Since only the total is wanted, give the number of lines in the listing below that hold the string "space" and add nothing.

-------- Information given

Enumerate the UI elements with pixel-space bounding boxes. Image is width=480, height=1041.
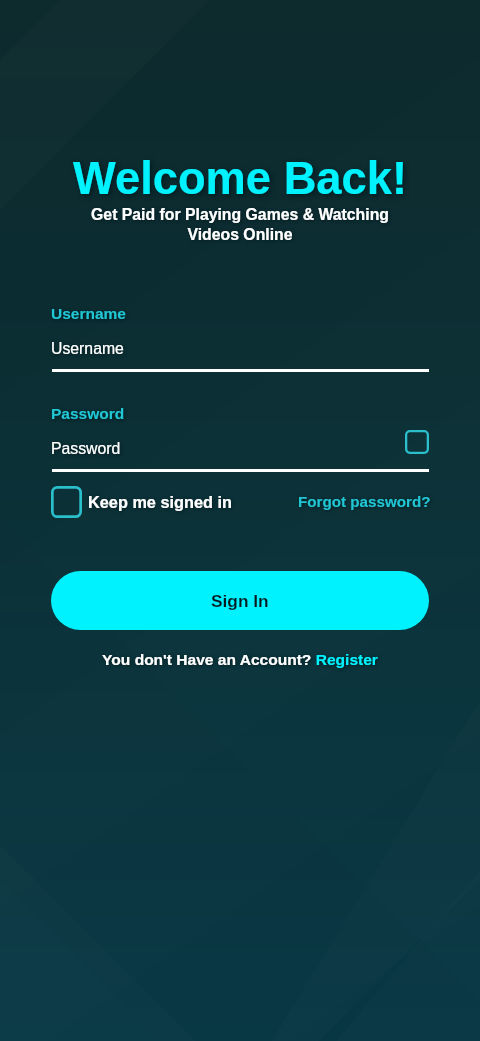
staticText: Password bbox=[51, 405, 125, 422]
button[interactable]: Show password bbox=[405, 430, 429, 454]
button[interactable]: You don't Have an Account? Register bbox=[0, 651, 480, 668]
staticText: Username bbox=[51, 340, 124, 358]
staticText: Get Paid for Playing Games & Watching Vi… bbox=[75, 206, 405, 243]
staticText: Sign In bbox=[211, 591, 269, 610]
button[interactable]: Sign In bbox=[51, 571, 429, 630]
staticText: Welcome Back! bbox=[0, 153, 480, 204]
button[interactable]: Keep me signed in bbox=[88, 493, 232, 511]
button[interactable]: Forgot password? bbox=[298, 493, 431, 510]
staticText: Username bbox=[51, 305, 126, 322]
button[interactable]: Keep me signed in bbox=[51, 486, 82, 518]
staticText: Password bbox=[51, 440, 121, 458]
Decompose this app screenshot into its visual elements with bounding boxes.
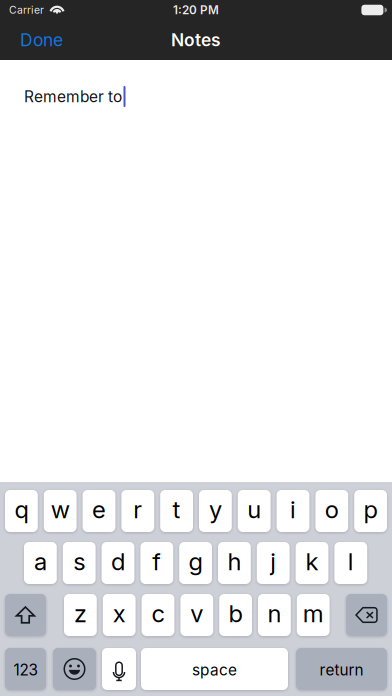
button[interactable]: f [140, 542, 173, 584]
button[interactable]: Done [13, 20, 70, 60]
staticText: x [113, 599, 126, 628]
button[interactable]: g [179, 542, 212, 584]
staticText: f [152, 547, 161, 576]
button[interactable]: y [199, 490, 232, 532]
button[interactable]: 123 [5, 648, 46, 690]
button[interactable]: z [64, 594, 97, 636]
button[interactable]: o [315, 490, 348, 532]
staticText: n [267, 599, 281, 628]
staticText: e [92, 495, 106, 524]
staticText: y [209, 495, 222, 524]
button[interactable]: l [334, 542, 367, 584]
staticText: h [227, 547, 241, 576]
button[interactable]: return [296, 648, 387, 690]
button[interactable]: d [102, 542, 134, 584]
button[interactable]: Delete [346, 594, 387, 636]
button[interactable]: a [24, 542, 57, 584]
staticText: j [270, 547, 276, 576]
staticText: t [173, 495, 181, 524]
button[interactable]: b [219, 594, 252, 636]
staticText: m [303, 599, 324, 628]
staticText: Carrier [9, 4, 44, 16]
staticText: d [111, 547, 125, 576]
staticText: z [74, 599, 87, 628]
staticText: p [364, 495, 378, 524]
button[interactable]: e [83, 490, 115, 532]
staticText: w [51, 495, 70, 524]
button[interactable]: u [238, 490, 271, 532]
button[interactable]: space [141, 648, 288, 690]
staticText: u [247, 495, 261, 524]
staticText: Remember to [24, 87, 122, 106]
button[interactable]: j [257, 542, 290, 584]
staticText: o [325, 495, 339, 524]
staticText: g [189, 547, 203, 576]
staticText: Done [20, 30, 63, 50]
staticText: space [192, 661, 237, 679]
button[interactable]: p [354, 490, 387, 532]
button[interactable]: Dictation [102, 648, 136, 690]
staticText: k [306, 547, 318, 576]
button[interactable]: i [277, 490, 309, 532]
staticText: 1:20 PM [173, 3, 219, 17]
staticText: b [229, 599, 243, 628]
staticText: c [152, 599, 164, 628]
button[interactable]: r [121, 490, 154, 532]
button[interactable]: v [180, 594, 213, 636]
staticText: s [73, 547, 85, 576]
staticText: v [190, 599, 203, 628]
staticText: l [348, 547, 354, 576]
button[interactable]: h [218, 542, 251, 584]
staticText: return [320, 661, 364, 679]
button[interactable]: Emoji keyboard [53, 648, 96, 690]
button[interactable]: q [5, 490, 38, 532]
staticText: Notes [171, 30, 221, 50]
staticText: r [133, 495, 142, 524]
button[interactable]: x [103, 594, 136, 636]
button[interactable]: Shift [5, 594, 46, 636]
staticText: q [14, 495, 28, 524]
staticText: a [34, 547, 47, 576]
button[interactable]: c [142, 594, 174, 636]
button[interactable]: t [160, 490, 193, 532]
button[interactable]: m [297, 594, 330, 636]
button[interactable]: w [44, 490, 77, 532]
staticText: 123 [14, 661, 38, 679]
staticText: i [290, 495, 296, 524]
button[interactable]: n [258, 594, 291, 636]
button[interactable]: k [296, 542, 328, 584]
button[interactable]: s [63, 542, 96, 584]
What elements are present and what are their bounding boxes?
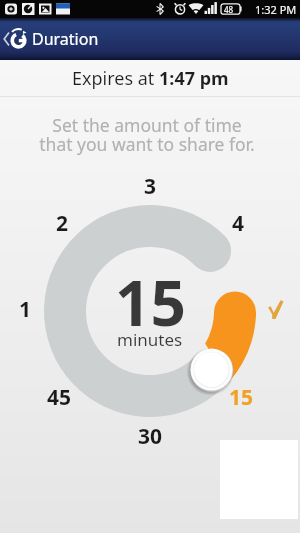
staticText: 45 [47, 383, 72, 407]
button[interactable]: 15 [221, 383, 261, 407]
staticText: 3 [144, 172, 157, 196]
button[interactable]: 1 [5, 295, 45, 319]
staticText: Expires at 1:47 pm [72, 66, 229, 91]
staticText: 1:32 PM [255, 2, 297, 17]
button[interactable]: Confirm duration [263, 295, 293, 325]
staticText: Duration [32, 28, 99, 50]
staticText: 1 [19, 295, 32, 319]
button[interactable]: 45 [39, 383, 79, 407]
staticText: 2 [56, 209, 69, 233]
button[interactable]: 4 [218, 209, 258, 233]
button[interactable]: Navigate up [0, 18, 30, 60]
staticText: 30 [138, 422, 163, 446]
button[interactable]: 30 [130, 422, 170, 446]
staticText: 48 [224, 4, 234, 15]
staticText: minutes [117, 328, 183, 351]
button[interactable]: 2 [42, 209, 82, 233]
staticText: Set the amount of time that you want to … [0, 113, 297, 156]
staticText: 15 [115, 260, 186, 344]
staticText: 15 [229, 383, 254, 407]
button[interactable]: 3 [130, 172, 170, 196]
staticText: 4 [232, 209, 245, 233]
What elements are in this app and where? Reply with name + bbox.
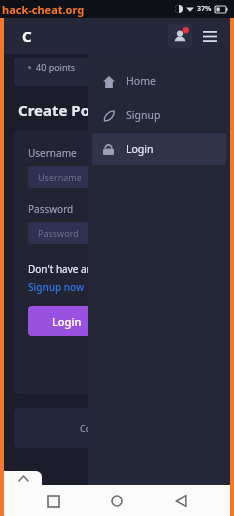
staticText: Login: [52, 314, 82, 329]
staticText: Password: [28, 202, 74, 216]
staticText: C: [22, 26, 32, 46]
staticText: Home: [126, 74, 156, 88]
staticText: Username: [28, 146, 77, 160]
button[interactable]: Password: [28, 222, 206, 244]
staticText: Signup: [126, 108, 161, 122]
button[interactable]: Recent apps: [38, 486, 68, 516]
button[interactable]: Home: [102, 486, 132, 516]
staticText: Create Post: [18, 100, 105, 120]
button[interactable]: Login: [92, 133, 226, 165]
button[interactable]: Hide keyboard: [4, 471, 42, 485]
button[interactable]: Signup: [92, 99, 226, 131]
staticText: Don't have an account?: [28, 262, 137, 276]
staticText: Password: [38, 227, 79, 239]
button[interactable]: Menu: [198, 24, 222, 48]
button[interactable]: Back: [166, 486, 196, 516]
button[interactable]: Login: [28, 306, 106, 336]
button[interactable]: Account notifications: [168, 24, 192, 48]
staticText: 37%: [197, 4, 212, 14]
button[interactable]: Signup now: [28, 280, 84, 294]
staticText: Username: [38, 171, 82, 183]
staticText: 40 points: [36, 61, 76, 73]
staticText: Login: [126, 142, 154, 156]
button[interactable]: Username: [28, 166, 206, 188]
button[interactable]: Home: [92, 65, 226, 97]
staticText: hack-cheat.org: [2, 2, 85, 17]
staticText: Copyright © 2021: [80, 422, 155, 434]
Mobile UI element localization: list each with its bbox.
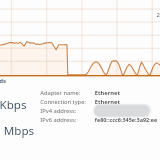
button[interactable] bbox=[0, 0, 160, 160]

----------------

# Written response
3